— Instructions for the task —
In the material below, find every line with "list" and pull it out.

=-=-=-=-=

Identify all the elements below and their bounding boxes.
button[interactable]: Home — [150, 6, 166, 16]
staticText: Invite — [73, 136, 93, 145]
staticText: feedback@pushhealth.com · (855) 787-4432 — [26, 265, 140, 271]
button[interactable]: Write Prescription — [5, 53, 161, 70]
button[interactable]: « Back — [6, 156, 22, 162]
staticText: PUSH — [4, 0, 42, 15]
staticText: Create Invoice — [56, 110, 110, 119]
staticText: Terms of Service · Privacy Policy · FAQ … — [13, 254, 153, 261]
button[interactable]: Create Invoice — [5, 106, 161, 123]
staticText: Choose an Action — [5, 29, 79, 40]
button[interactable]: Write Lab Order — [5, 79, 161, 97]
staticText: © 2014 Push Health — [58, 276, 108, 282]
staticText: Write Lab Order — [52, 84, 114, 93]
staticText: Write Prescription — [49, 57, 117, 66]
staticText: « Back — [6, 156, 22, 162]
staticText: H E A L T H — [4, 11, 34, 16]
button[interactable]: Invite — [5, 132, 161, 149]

=-=-=-=-=

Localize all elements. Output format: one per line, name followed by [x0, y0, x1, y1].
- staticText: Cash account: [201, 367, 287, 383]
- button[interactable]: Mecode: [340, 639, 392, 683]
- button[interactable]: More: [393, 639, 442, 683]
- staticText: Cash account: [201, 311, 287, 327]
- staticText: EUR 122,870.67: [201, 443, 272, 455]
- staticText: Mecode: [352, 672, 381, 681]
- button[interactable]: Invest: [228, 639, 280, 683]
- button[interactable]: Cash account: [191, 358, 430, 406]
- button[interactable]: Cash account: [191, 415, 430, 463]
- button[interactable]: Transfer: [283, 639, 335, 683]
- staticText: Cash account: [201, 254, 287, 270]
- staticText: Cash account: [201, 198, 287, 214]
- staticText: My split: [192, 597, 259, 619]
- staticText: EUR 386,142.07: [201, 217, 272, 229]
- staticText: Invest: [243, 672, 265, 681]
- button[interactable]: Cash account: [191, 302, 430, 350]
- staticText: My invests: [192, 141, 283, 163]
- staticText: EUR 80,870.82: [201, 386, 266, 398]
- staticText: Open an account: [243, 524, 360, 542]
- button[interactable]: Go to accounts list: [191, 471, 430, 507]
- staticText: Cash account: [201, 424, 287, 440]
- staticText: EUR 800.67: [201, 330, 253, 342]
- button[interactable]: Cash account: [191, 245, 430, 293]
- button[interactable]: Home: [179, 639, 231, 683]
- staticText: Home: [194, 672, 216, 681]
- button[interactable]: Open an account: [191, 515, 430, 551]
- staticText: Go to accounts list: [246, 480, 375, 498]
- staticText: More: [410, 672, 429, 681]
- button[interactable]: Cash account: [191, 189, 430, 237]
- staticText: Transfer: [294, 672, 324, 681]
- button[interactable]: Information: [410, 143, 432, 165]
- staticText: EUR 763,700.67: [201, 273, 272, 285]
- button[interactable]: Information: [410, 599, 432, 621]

=-=-=-=-=

— Exercise solution —
- button[interactable]: Go to accounts list: [191, 471, 430, 507]
- staticText: Go to accounts list: [246, 480, 375, 498]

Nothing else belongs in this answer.